A Nightingale's Rhapsody

Cambria Master Recordings

Jerome Summers, clarinet; Thirteen Strings Chamber Orchestra, Simon Streatfield, conductor

~Ronald Royer – Romance for Clarinet, String Orchestra, Piano and Harp
~Michael Conway Baker – Concerto for Clarinet, Piano, Percussion and Strings
~Oliver Whitehead – Pissarro Landscapes for Clarinet, Piano and Strings
~Dale Reubart – Arioso for Clarinet and String Orchestra
~Ronald Royer – Rhapsody for Clarinet, Percussion and String Orchestra

Romance for Clarinet, String Orchestra, Piano and Harp (Click to Play play)

The Romance for Clarinet, String Orchestra, Piano and Harp was rewritten in the fall of 2004 for clarinetist Jerome Summers based on a previously composed orchestral piece called Cinema, which had been written the previous winter.  Cinema was commissioned for a special 40th anniversary concert to celebrate the foundation of the Hamilton Philharmonic Youth Orchestra and Dr. Glenn Mallory’s directorship. I had asked Glenn to describe his dream composition for this project.  After some thought, Glenn said he would love a piece featuring a beautiful romantic melody.

Today, one of the fields of musical composition that most highly values sweeping romantic melody is music for film.  Having worked in Los Angeles for the motion picture and television industry during the 1980’s, I decided to draw on this experience to compose Cinema.  Combining both American and European influences, Cinema and therefore Romance was written in two sections.  In this version called Romance, the opening section has a “Magical” atmosphere created by the strings, piano and harp against a more improvisatory and melodic clarinet part ending with a solo clarinet cadenza.  In the second section, the main romantic melody is first heard in the clarinet.  This section also includes a darker “film noir” melody featuring a solo violin and cello with the clarinet.  Romance ends as it began, quietly and calmly.

Romance was first performed by clarinetist Jerome Summers and the Toronto Sinfonietta conducted by Ronald Royer at the Royal Ontario Museum in Toronto on January 23, 2005.

Rhapsody for Clarinet, String Orchestra and Percussion (Click to Play play)

The Rhapsody for Clarinet and String Orchestra was created to showcase various musical and technical features of a solo clarinet while being supported by a string orchestra and percussion.  I chose the form of a rhapsody because I felt it would give me the ability to show off the clarinet's flexibility while also allowing me to have some fun composing a piece with a variety of musical styles and moods. 

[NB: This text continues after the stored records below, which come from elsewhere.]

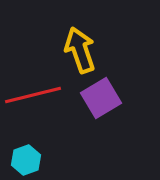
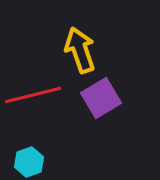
cyan hexagon: moved 3 px right, 2 px down
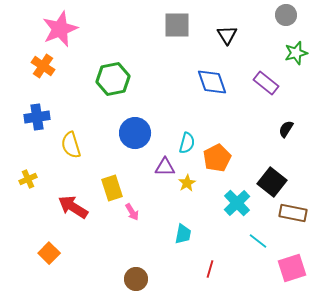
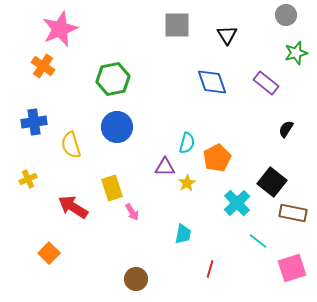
blue cross: moved 3 px left, 5 px down
blue circle: moved 18 px left, 6 px up
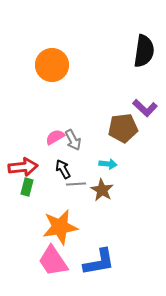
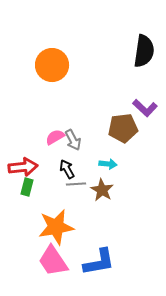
black arrow: moved 4 px right
orange star: moved 4 px left
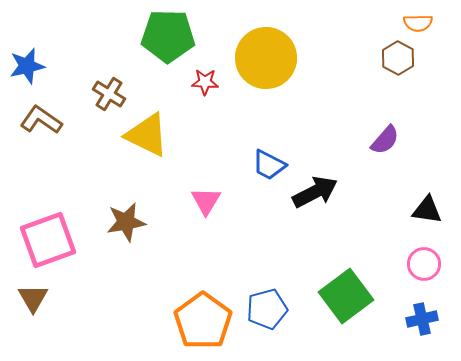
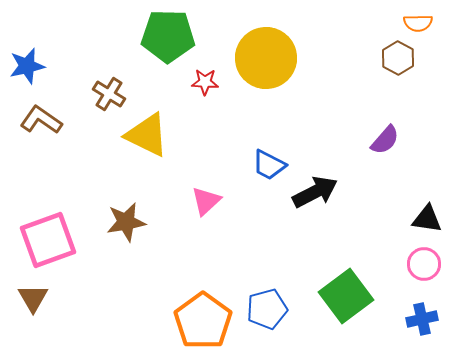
pink triangle: rotated 16 degrees clockwise
black triangle: moved 9 px down
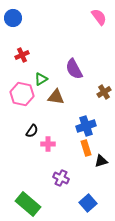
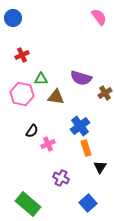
purple semicircle: moved 7 px right, 9 px down; rotated 45 degrees counterclockwise
green triangle: rotated 32 degrees clockwise
brown cross: moved 1 px right, 1 px down
blue cross: moved 6 px left; rotated 18 degrees counterclockwise
pink cross: rotated 24 degrees counterclockwise
black triangle: moved 1 px left, 6 px down; rotated 40 degrees counterclockwise
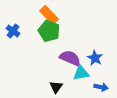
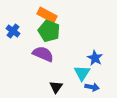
orange rectangle: moved 2 px left; rotated 18 degrees counterclockwise
purple semicircle: moved 27 px left, 4 px up
cyan triangle: moved 1 px right; rotated 48 degrees counterclockwise
blue arrow: moved 9 px left
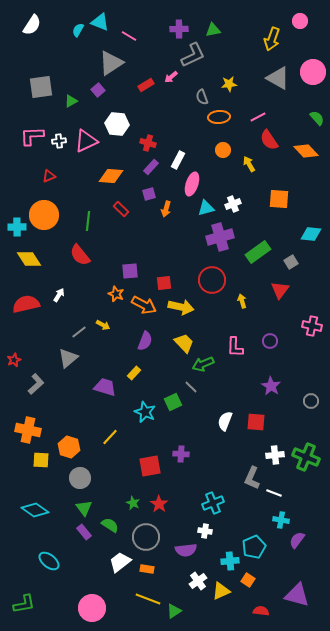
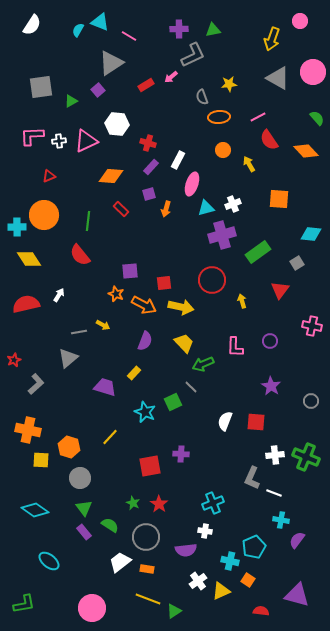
purple cross at (220, 237): moved 2 px right, 2 px up
gray square at (291, 262): moved 6 px right, 1 px down
gray line at (79, 332): rotated 28 degrees clockwise
cyan cross at (230, 561): rotated 18 degrees clockwise
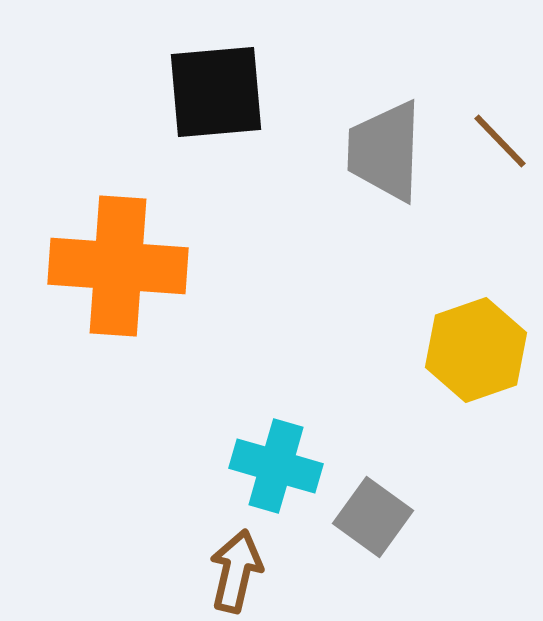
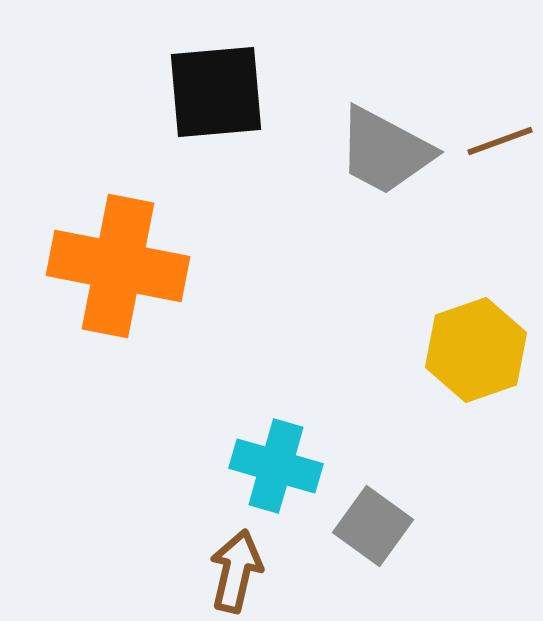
brown line: rotated 66 degrees counterclockwise
gray trapezoid: rotated 64 degrees counterclockwise
orange cross: rotated 7 degrees clockwise
gray square: moved 9 px down
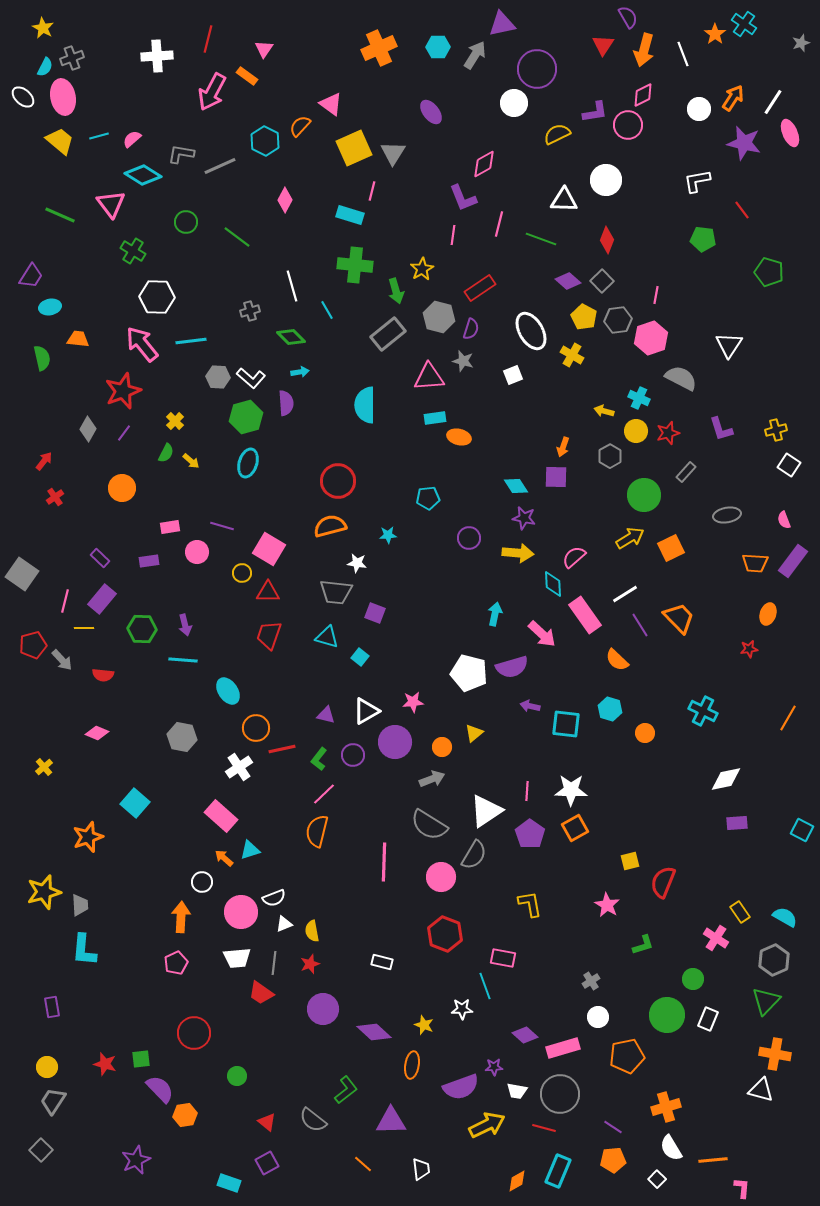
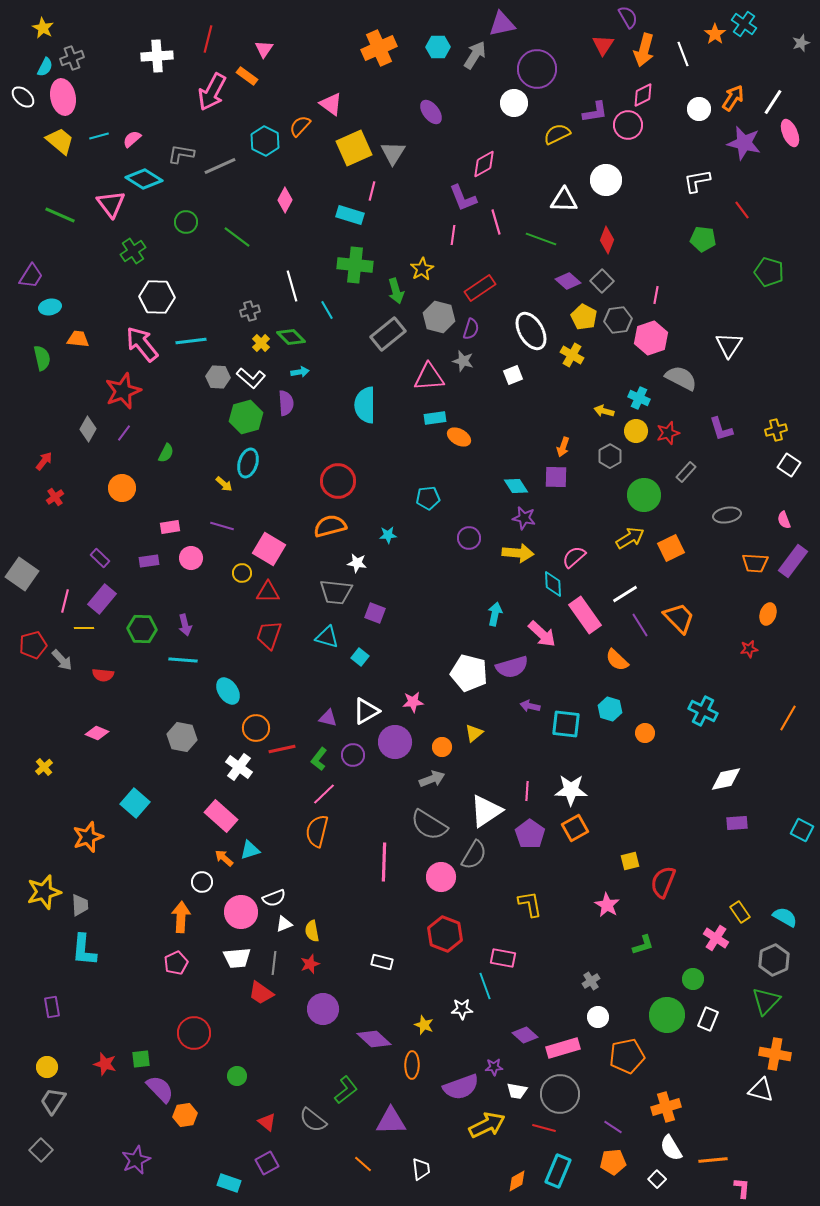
cyan diamond at (143, 175): moved 1 px right, 4 px down
pink line at (499, 224): moved 3 px left, 2 px up; rotated 30 degrees counterclockwise
green cross at (133, 251): rotated 25 degrees clockwise
yellow cross at (175, 421): moved 86 px right, 78 px up
orange ellipse at (459, 437): rotated 15 degrees clockwise
yellow arrow at (191, 461): moved 33 px right, 23 px down
pink circle at (197, 552): moved 6 px left, 6 px down
purple triangle at (326, 715): moved 2 px right, 3 px down
white cross at (239, 767): rotated 20 degrees counterclockwise
purple diamond at (374, 1032): moved 7 px down
orange ellipse at (412, 1065): rotated 8 degrees counterclockwise
orange pentagon at (613, 1160): moved 2 px down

In the 19th-century, the rhapsody became a highly emotional and free musical form with large changes of moods connected to Hungarian or gypsy violin playing.  The height of this trend can be found in the 19 Hungarian Rhapsodies of Liszt (1846-85).  In the 20th-century, Bartok, Enescu and Ravel are some notable examples of European composers writing rhapsodies in this same trend.  As well, it is important to note that Debussy wrote the wonderful Premiere Rhapsodie for clarinet and piano for the Paris Conservatoire in 1910 to feature the player's technical ability for its end-of -year wind instrument examinations.  In my Rhapsody, I have tried to pay tribute to this excellent collection of rhapsodies while also adding some other musical influences, including some rhapsodies by the Argentinean composer Alberto Ginastera.
In three continuous sections, the Rhapsody starts with a slow mysterious mood that introduces the main musical motives and melodies of the composition.  Next, the tempo increases while the music becomes more tender and flowing, ending with solo clarinet cadenzas.  The final section is a fast paced virtuoso rondo including Hungarian, Latin American and various other musical elements to complete the clarinetist's musical workout.  The Rhapsody was commissioned and first performed by clarinetist Jerome Summers accompanied by conductor Stephane LaForest and Orchestra London (Ontario, Canada) on November 2, 2005.